Clearing out the chest-deep trash, we moved our young family of four into a small, old garage that had survived a fire.
With no tools, experience, or resources to build, we spent the first two years, clearing away the burnt-down house across the yard, with a shovel and our first wheelbarrow.
Because there had been a house on it, the property had power, water, a driveway, a septic system—and a small, old garage. With these important components in place, we were able to live on the land while building.
Laying a makeshift floor over the garage’s concrete slab, we dragged a cast iron sink out of the weeds, made a 2×4 stand for it, and placing a 5-gallon spackle bucket under the drain, made a kitchen sink that doubled as a bathtub for our young daughters.
The 16-by-24-foot garage had a single light bulb in the open rafters. The girls shared an air mattress, while Bill and I slept on blankets on the floor next to them. A portable camper toilet sat in one corner of the room, and a tiny propane heater we found at a garage sale sat on the floor along another wall. We cut a hole in the garage wall to vent the tiny exhaust pipe outside.
Making his first furniture with two-by-fours, Bill made a fold-up table, attached it with hinges to one wall—and we moved in.
There was no running water in the garage.
For the next 8 ½ years, we hauled clean water in 5-gallon containers from a spigot in the burned-out cellar hole to the garage.
For 8 ½ years we hauled gray water out of the garage, and my husband (bless his soul) dumped the portable camper toilet in the septic system inlet at the burned-out cellar hole.
“Daddy, the potty light is turning red!” became his dreaded refrain.
“Everyone should have to deal with their own shit at least once,” he muttered a time or two, generally when kicking open the garage door, heavy, sloshing, toilet base in hand, on a snowy, below-zero night.
Unraveling
Moving to our property was incredibly exciting for us, we were young, grateful to own land, and blissfully unaware of how challenging it would be to hand-build every aspect of our home.
By Year 4, the day-to-day stress of living in a tiny garage with no running water, painfully slow progress on our house, and chronic back pain began unraveling my physical and mental health.
I did not know that I was headed for a nervous breakdown, as I had never had one before. I just knew something was wrong inside me and I was on a train heading somewhere I did not want to go—and could not get off.
Built-ins
According to Merriam-Webster: ‘logic’ is a reasonable way of thinking about or understanding something and ‘reason’ is the sum of the intellectual powers.
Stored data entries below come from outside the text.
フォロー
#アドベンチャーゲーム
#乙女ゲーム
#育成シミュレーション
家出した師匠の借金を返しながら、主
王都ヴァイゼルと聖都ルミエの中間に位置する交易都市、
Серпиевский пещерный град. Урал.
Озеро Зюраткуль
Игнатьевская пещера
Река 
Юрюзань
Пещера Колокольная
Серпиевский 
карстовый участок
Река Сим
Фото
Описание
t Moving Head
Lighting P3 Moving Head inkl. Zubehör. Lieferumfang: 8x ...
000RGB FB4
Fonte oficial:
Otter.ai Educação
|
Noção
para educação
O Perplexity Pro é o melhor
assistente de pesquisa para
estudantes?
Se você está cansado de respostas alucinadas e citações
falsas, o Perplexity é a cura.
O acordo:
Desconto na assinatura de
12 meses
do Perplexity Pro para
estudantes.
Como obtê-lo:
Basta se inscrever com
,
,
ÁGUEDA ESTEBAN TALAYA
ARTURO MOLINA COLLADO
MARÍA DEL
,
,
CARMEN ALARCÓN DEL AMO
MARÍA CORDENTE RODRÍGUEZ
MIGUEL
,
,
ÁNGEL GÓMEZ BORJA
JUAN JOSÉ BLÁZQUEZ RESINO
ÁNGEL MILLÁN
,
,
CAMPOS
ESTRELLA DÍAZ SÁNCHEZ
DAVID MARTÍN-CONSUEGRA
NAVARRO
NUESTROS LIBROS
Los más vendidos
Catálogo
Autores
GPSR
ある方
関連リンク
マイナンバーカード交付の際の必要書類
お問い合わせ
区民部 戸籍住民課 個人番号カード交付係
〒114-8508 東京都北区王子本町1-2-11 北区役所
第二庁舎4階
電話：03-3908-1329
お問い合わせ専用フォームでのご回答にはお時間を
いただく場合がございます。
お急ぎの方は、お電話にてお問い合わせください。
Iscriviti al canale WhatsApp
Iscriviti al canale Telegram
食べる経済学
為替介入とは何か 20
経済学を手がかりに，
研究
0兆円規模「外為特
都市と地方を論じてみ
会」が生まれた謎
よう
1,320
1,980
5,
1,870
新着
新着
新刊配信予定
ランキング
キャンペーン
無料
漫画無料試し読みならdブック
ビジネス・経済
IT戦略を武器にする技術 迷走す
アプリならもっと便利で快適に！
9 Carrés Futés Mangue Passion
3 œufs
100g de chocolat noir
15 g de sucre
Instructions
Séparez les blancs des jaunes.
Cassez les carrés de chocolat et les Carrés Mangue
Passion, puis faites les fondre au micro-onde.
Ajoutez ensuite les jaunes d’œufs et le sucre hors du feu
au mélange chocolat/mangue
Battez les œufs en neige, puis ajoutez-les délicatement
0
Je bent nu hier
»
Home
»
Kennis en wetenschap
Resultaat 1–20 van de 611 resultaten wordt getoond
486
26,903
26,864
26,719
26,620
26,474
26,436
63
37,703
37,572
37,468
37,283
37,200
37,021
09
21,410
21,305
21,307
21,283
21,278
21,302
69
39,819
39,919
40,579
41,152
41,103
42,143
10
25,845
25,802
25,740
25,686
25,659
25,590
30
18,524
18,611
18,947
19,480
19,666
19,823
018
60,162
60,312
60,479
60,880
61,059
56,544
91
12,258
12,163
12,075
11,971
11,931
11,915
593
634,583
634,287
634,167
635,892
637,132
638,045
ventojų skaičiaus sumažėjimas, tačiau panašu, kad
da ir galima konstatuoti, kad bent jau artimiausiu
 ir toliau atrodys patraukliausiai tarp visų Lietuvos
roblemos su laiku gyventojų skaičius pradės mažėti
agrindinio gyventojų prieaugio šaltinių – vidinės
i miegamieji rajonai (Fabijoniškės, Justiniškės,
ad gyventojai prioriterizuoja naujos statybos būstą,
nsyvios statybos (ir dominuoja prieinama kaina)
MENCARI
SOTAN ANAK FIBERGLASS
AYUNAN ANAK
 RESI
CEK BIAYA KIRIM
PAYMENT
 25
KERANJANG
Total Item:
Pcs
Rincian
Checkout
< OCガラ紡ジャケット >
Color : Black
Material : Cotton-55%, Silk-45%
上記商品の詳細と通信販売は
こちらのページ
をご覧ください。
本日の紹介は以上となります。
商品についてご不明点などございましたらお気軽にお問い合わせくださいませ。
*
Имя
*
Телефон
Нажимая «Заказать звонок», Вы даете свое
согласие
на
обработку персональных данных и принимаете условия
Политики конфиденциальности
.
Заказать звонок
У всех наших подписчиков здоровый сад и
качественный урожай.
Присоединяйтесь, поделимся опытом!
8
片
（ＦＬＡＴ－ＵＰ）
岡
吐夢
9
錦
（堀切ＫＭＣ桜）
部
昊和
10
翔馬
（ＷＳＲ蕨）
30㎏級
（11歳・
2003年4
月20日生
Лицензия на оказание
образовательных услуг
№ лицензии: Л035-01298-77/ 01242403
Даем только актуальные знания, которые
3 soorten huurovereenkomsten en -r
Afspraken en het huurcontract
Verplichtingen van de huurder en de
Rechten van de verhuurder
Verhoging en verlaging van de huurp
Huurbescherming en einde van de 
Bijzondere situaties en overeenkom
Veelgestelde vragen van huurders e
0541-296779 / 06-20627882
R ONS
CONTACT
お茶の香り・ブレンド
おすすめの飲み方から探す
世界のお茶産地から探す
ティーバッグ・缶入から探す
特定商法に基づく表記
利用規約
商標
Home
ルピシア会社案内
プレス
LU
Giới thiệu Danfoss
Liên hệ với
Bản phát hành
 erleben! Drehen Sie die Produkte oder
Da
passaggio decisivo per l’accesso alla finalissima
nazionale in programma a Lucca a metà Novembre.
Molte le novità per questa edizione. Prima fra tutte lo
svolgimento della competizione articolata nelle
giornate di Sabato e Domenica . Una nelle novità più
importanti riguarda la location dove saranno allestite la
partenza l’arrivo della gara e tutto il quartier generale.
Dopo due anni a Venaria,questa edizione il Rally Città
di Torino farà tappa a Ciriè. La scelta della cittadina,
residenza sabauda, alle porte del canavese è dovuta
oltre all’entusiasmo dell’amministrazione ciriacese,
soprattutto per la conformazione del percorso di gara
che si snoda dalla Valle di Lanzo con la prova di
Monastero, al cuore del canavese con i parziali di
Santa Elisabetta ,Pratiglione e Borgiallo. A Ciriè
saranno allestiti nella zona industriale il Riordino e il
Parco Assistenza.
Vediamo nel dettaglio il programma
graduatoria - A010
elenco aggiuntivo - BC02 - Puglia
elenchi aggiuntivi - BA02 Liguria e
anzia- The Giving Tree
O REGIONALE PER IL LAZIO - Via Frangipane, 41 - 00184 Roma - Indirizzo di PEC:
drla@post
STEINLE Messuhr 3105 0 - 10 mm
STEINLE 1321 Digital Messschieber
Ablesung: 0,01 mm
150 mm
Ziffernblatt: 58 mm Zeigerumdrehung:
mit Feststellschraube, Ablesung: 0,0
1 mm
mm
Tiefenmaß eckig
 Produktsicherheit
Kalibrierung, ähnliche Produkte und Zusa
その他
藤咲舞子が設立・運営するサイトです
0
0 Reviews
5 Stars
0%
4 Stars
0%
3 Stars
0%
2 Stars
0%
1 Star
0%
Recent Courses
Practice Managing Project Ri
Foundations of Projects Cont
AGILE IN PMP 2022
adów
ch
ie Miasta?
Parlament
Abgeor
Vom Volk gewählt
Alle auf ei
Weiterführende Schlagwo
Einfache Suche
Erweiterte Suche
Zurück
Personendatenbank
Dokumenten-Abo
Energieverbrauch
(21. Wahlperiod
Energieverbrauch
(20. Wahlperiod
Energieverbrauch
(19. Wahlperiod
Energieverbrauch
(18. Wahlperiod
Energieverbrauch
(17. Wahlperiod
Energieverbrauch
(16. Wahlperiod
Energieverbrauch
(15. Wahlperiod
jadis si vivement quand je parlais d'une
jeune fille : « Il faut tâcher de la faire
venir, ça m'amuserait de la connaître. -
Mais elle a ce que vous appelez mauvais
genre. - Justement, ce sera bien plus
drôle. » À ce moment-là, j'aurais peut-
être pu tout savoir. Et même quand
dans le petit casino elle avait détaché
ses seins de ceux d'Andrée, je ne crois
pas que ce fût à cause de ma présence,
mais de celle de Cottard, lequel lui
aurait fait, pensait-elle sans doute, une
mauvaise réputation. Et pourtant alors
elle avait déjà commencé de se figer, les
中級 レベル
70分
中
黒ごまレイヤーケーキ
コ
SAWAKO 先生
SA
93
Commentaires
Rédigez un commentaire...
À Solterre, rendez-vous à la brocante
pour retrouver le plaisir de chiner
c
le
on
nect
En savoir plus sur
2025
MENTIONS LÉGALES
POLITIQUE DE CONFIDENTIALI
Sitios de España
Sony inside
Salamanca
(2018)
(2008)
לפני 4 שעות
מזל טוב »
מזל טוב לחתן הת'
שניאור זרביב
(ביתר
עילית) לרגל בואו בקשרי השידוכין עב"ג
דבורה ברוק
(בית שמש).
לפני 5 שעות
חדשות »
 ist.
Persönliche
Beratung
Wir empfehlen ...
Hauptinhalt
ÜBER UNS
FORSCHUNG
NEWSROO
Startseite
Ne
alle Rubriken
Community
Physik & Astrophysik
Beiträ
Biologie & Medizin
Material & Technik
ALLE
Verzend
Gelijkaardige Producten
Did you know that ‘logic and reason’ are built-in gifts that allow us to stay grounded through a thousand mini tragedies like spilling a cup of coffee, stubbing a toe, or hearing news we did not want to hear.
I did not know that logic and reason could leave me. Until they were gone.
Survival mode is meant for short, intense bursts of stoic endurance. Survival mode is another built-in gift, that I am incredibly grateful for.
As a high-energy and impatient person by nature, I had simply been in survival mode too long. I was young and did not realize that my “glass of stress” had filled dangerously close to the brim.
Until one day, when a fresh load of stress arrived—and I felt myself hurtling toward a concrete wall at a thousand miles an hour with no steering wheel or a brake.
And I heard the crash from inside.
Then, wrapped in an eerie silence, I felt myself drift upward, spinning slowly into a night sky, as I became untethered from the earth and everyone on it.
And I felt logic and reason seep out through my skin like a gas.
And suddenly, my “glass of stress” poured over its rim like a burst dam, and the smallest, simplest tasks, and decisions—became unbearably difficult.
And for the next two 1/2 years, fear and anxiety ruled my world.
Editor’s note: Look for Part 2 of this series next month.
For more info about Sandra, visit:
sandradeeowens.com.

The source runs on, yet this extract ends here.